11 September (Online) & 15 September (On Site)
Building 1, Level 2 Multi-Purpose Room (MPR)
KAUST, University Campus, Saudi Arabia
We are thrilled to invite you to an exciting and transformative event at the upcoming High Performance Workshop at KAUST, Saudi Arabia. Join us in this exciting journey to transform the way we handle and interpret seismic data. By developing and utilizing embeddings, we can unlock new potentials in seismic exploration and subsurface analysis. Let your creativity and expertise shine as you tackle these challenges and contribute to the future of seismic data processing. Happy hacking!
ONLINE via MS Teams / Zoom Link: Introduction & Information
ONSITE at Building 1, Level 2 Multi Purpose Room (MPR): In-person Meeting
Participation is included in the workshop registration, NO additional registration is required, however please do let us know if you are attending to ensure you receive all the updates leading up to the event.
If you will be attending the Hackathon, please inform us by emailing nlr@eage.org
The hackathon at EAGE HPC Workshop 2024 at KAUST aims to explore the feasibility of building embeddings for pre-stack seismic data and their applications. Participants will fine-tune or train vision, text, or multimodal transformer models to generate embeddings for entire 2D shot-gathers. These embeddings will then be used to enhance various seismic analysis tasks.

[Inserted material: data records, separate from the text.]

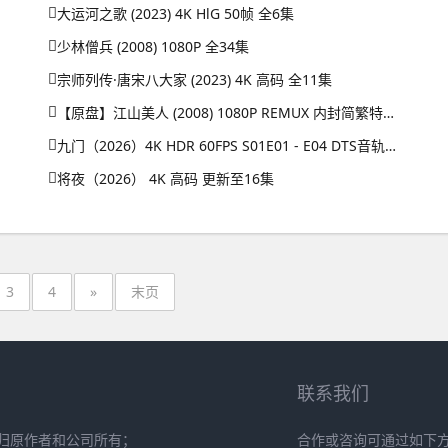
大运河之歌 (2023) 4K HlG 50帧 全6集
少林僧兵 (2008) 1080P 全34集
宗师列传·唐宋八大家 (2023) 4K 高码 全11集
【原盘】江山美人 (2008) 1080P REMUX 内封简繁特效字幕
九门（2026）4K HDR 60FPS S01E01 - E04 DTS音轨 HiveWeb
将夜（2026） 4K 高码 更新至16集
3
4
»
末页
联系我们
归原作者和公司所有；
合作或咨询可通过如下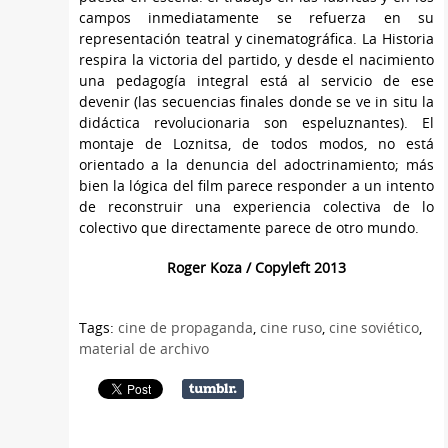
campos inmediatamente se refuerza en su
representación teatral y cinematográfica. La Historia
respira la victoria del partido, y desde el nacimiento
una pedagogía integral está al servicio de ese
devenir (las secuencias finales donde se ve in situ la
didáctica revolucionaria son espeluznantes). El
montaje de Loznitsa, de todos modos, no está
orientado a la denuncia del adoctrinamiento; más
bien la lógica del film parece responder a un intento
de reconstruir una experiencia colectiva de lo
colectivo que directamente parece de otro mundo.
Roger Koza / Copyleft 2013
Tags:
cine de propaganda
,
cine ruso
,
cine soviético
,
material de archivo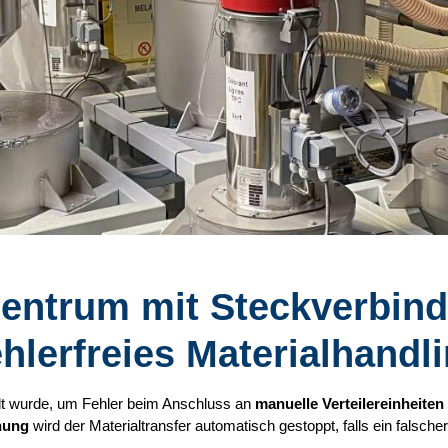
zentrum mit Steckverbin
hlerfreies Materialhandl
elt wurde, um Fehler beim Anschluss an
manuelle Verteilereinheiten
nung
wird der Materialtransfer automatisch gestoppt, falls ein falscher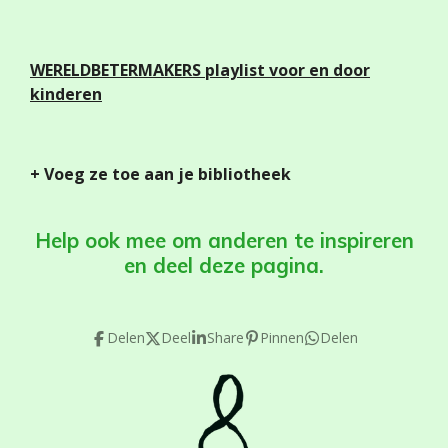
WERELDBETERMAKERS playlist voor en door
kinderen
+ Voeg ze toe aan je bibliotheek
Help ook mee om anderen te inspireren
en deel deze pagina.
Delen
Deel
Share
Pinnen
Delen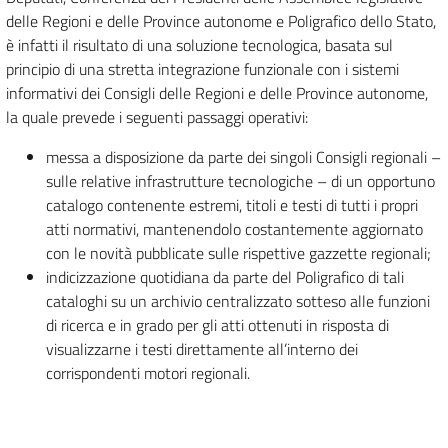
delle Regioni e delle Province autonome e Poligrafico dello Stato,
è infatti il risultato di una soluzione tecnologica, basata sul
principio di una stretta integrazione funzionale con i sistemi
informativi dei Consigli delle Regioni e delle Province autonome,
la quale prevede i seguenti passaggi operativi:
messa a disposizione da parte dei singoli Consigli regionali –
sulle relative infrastrutture tecnologiche – di un opportuno
catalogo contenente estremi, titoli e testi di tutti i propri
atti normativi, mantenendolo costantemente aggiornato
con le novità pubblicate sulle rispettive gazzette regionali;
indicizzazione quotidiana da parte del Poligrafico di tali
cataloghi su un archivio centralizzato sotteso alle funzioni
di ricerca e in grado per gli atti ottenuti in risposta di
visualizzarne i testi direttamente all’interno dei
corrispondenti motori regionali.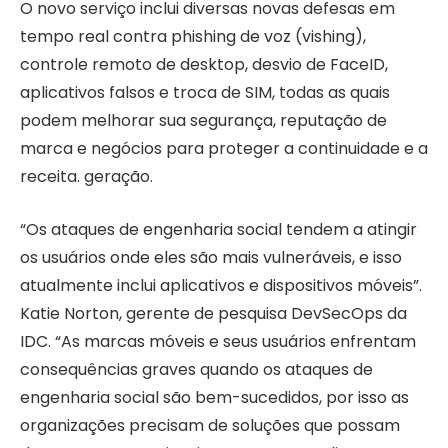
O novo serviço inclui diversas novas defesas em
tempo real contra phishing de voz (vishing),
controle remoto de desktop, desvio de FaceID,
aplicativos falsos e troca de SIM, todas as quais
podem melhorar sua segurança, reputação de
marca e negócios para proteger a continuidade e a
receita. geração.
“Os ataques de engenharia social tendem a atingir
os usuários onde eles são mais vulneráveis, e isso
atualmente inclui aplicativos e dispositivos móveis”.
Katie Norton
, gerente de pesquisa DevSecOps da
IDC. “As marcas móveis e seus usuários enfrentam
consequências graves quando os ataques de
engenharia social são bem-sucedidos, por isso as
organizações precisam de soluções que possam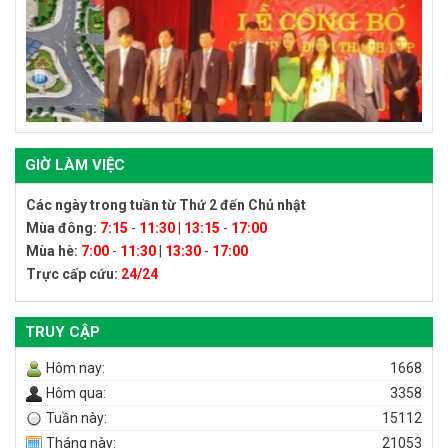
GIỜ LÀM VIỆC
Các ngày trong tuần từ Thứ 2 đến Chủ nhật
Mùa đông:
7:15
-
11:30
|
13:15
-
17:00
Mùa hè:
7:00
-
11:30
|
13:30
-
17:00
Trực cấp cứu:
24/24
TRUY CẬP
Hôm nay:
1668
Hôm qua:
3358
Tuần này:
15112
Tháng này:
21053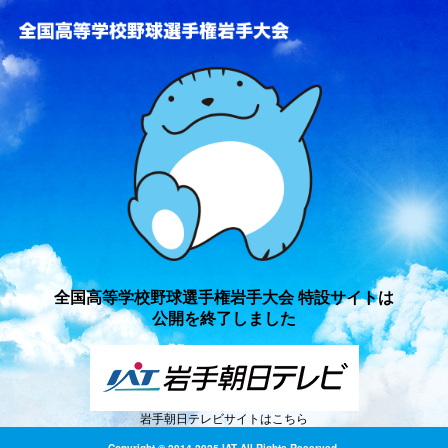
全国高等学校野球選手権岩手
全国高等学校野球選手権岩手大会 特設サイトは
公開を終了しました
岩手朝日テレビサイトはこちら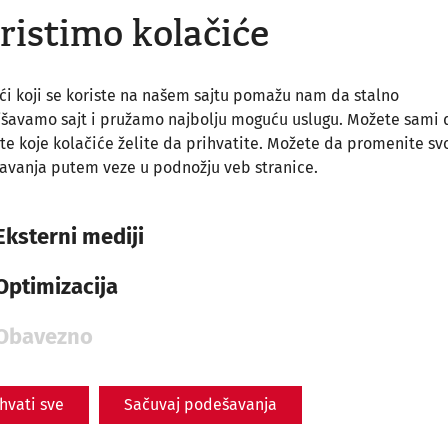
ristimo kolačiće
a und Dr. Eduard Pollhammer
ći koji se koriste na našem sajtu pomažu nam da stalno
jšavamo sajt i pružamo najbolju moguću uslugu. Možete sami 
welt am Römerbergwerk Meurin
te koje kolačiće želite da prihvatite. Možete da promenite sv
avanja putem veze u podnožju veb stranice.
Eksterni mediji
ner Rochusmarkt
Optimizacija
er und Dr. Kristina Adler-Wölfl
Obavezno
rnuntum
ihvati sve
Sačuvaj podešavanja
r und Dr. Markus Wachter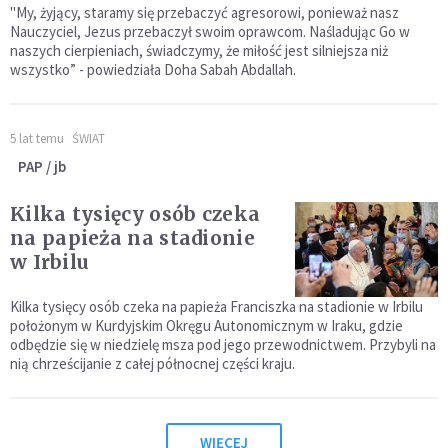
"My, żyjący, staramy się przebaczyć agresorowi, ponieważ nasz
Nauczyciel, Jezus przebaczył swoim oprawcom. Naśladując Go w
naszych cierpieniach, świadczymy, że miłość jest silniejsza niż
wszystko” - powiedziała Doha Sabah Abdallah.
5 lat temu
ŚWIAT
PAP / jb
Kilka tysięcy osób czeka
na papieża na stadionie
w Irbilu
Kilka tysięcy osób czeka na papieża Franciszka na stadionie w Irbilu
położonym w Kurdyjskim Okręgu Autonomicznym w Iraku, gdzie
odbędzie się w niedzielę msza pod jego przewodnictwem. Przybyli na
nią chrześcijanie z całej północnej części kraju.
WIĘCEJ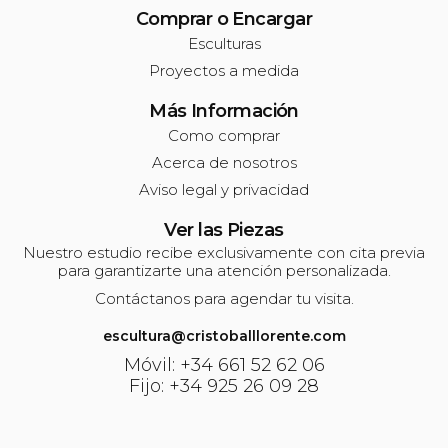
Comprar o Encargar
Esculturas
Proyectos a medida
Más Información
Como comprar
Acerca de nosotros
Aviso legal y privacidad
Ver las Piezas
Nuestro estudio recibe exclusivamente con cita previa
para garantizarte una atención personalizada.
Contáctanos para agendar tu visita.
escultura@cristoballlorente.com
Móvil: +34 661 52 62 06
Fijo: +34 925 26 09 28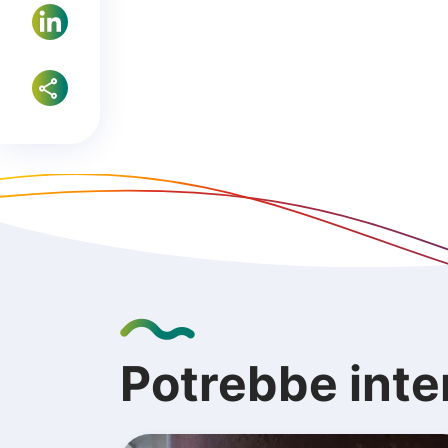
Potrebbe inte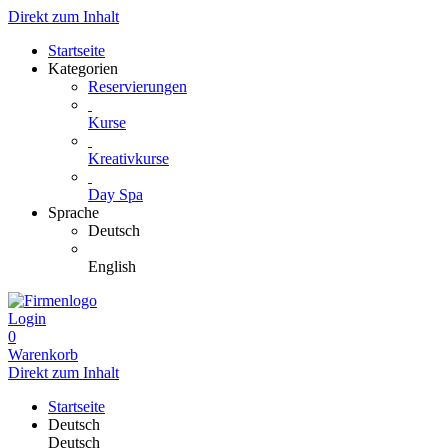
Direkt zum Inhalt
Startseite
Kategorien
Reservierungen
Kurse
Kreativkurse
Day Spa
Sprache
Deutsch
English
Login
0
Warenkorb
Direkt zum Inhalt
Startseite
Deutsch
Deutsch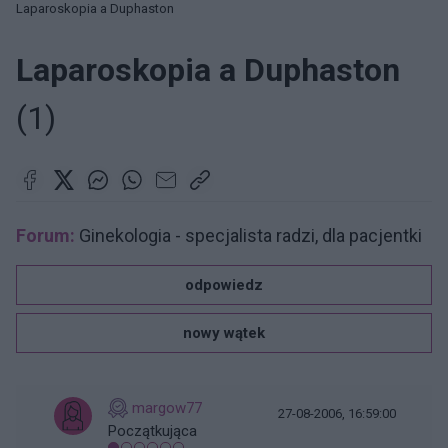
Laparoskopia a Duphaston
Laparoskopia a Duphaston
(1)
Forum:
Ginekologia - specjalista radzi, dla pacjentki
odpowiedz
nowy wątek
margow77
27-08-2006, 16:59:00
Początkująca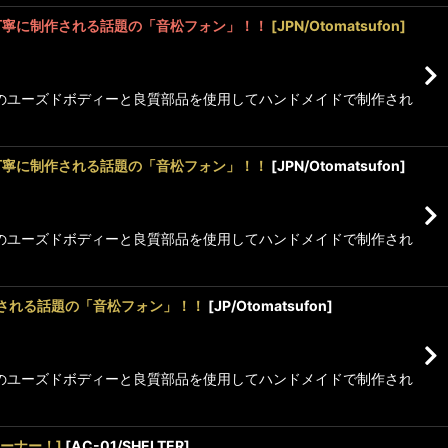
ドで丁寧に制作される話題の「音松フォン」！！
[
JPN/Otomatsufon
]
デルのユーズドボディーと良質部品を使用してハンドメイドで制作され
イドで丁寧に制作される話題の「音松フォン」！！
[
JPN/Otomatsufon
]
デルのユーズドボディーと良質部品を使用してハンドメイドで制作され
に制作される話題の「音松フォン」！！
[
JP/Otomatsufon
]
デルのユーズドボディーと良質部品を使用してハンドメイドで制作され
リーナー！]
[
AC-01/SHELTER
]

Image credit: Metamorworks
Develop embeddings for 2D shot-gathers arranged in the gather of their choice. These embeddings should be capable of capturing the essential features of the seismic data while significantly reducing its dimensionality.
Utilize the embeddings to cluster and classify shots based on characteristics such as marine or land data, shallow or deep water environments, synthetic or real data, and the presence of strong ground roll. This task will help in evaluating the discriminative power of the embeddings.
Integrate additional values or data sources, such as geological or environmental data, to enrich the embeddings and improve the robustness of the analysis.